*Items listed in a dataset*.
□ □ □

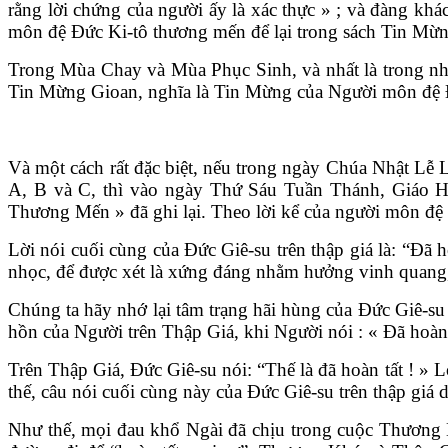
rằng lời chứng của người ấy là xác thực » ; và đàng kh
môn đệ Đức Ki-tô thương mến để lại trong sách Tin Mừ
Trong Mùa Chay và Mùa Phục Sinh, và nhất là trong nhữ
Tin Mừng Gioan, nghĩa là Tin Mừng của Người môn đệ 
Và một cách rất đặc biệt, nếu trong ngày Chúa Nhật Lễ
A, B và C, thì vào ngày Thứ Sáu Tuần Thánh, Giáo
Thương Mến » đã ghi lại. Theo lời kể của người môn đệ 
Lời nói cuối cùng của Đức Giê-su trên thập giá là: “Đã 
nhọc, để được xét là xứng đáng nhằm hưởng vinh quang, h
Chúng ta hãy nhớ lại tâm trạng hãi hùng của Đức Giê-s
hồn của Người trên Thập Giá, khi Người nói : « Đã hoàn 
Trên Thập Giá, Đức Giê-su nói: “Thế là đã hoàn tất ! » 
thế, câu nói cuối cùng này của Đức Giê-su trên thập giá 
Như thế, mọi đau khổ Ngài đã chịu trong cuộc Thương Kh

□ □ □

*Work instruction*. Starting at the line above that contains "môn đệ Đức Ki-tô", write out each line exactly until the line that contains "nhọc, để được" has been written, and stop there.

*Answer to this exercise*.
môn đệ Đức Ki-tô thương mến để lại trong sách Tin Mừ
Trong Mùa Chay và Mùa Phục Sinh, và nhất là trong nhữ
Tin Mừng Gioan, nghĩa là Tin Mừng của Người môn đệ 
Và một cách rất đặc biệt, nếu trong ngày Chúa Nhật Lễ
A, B và C, thì vào ngày Thứ Sáu Tuần Thánh, Giáo
Thương Mến » đã ghi lại. Theo lời kể của người môn đệ 
Lời nói cuối cùng của Đức Giê-su trên thập giá là: “Đã 
nhọc, để được xét là xứng đáng nhằm hưởng vinh quang, h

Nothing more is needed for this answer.